Exercise aim. Locate, in the data below, the line that contains "strength, VG/PG balance, coil" and the line that contains "Go to topic listing"; reproduce exactly those two lines and every line between them, nothing more.

Dataset entries.
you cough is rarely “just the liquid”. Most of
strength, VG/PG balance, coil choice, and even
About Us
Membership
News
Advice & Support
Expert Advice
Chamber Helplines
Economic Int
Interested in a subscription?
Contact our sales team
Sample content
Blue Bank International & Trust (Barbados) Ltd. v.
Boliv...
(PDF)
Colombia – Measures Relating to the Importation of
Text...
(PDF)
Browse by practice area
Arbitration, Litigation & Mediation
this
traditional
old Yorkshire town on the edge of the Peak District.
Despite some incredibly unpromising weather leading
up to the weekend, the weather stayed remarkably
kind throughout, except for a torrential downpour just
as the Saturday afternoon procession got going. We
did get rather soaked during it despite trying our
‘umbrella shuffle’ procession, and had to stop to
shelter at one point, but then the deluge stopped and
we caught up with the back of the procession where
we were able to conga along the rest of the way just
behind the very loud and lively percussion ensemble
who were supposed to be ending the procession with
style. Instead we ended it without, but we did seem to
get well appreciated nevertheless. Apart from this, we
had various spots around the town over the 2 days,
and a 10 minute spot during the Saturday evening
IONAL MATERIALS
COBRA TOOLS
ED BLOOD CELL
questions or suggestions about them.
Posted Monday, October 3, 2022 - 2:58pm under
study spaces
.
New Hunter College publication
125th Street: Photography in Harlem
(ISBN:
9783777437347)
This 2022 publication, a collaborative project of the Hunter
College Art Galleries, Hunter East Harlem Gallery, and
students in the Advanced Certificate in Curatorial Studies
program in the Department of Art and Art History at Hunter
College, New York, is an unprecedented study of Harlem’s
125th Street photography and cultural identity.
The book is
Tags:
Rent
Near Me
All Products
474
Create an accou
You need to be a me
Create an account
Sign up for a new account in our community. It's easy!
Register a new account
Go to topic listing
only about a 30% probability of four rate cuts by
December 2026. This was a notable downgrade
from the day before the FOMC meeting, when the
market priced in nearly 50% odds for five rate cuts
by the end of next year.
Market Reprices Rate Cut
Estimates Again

Expected answer.
strength, VG/PG balance, coil choice, and even
About Us
Membership
News
Advice & Support
Expert Advice
Chamber Helplines
Economic Int
Interested in a subscription?
Contact our sales team
Sample content
Blue Bank International & Trust (Barbados) Ltd. v.
Boliv...
(PDF)
Colombia – Measures Relating to the Importation of
Text...
(PDF)
Browse by practice area
Arbitration, Litigation & Mediation
this
traditional
old Yorkshire town on the edge of the Peak District.
Despite some incredibly unpromising weather leading
up to the weekend, the weather stayed remarkably
kind throughout, except for a torrential downpour just
as the Saturday afternoon procession got going. We
did get rather soaked during it despite trying our
‘umbrella shuffle’ procession, and had to stop to
shelter at one point, but then the deluge stopped and
we caught up with the back of the procession where
we were able to conga along the rest of the way just
behind the very loud and lively percussion ensemble
who were supposed to be ending the procession with
style. Instead we ended it without, but we did seem to
get well appreciated nevertheless. Apart from this, we
had various spots around the town over the 2 days,
and a 10 minute spot during the Saturday evening
IONAL MATERIALS
COBRA TOOLS
ED BLOOD CELL
questions or suggestions about them.
Posted Monday, October 3, 2022 - 2:58pm under
study spaces
.
New Hunter College publication
125th Street: Photography in Harlem
(ISBN:
9783777437347)
This 2022 publication, a collaborative project of the Hunter
College Art Galleries, Hunter East Harlem Gallery, and
students in the Advanced Certificate in Curatorial Studies
program in the Department of Art and Art History at Hunter
College, New York, is an unprecedented study of Harlem’s
125th Street photography and cultural identity.
The book is
Tags:
Rent
Near Me
All Products
474
Create an accou
You need to be a me
Create an account
Sign up for a new account in our community. It's easy!
Register a new account
Go to topic listing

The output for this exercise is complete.